[Stored items]
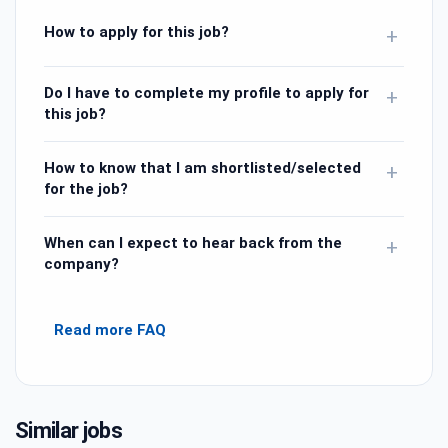
How to apply for this job?
+
Do I have to complete my profile to apply for
+
this job?
How to know that I am shortlisted/selected
+
for the job?
When can I expect to hear back from the
+
company?
Read more FAQ
Similar jobs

→ WHAT YOU HAVE TO DO:
Your answer should consist of each line above in which "apply" appears.

→ EXPECTED ANSWER:
How to apply for this job?
Do I have to complete my profile to apply for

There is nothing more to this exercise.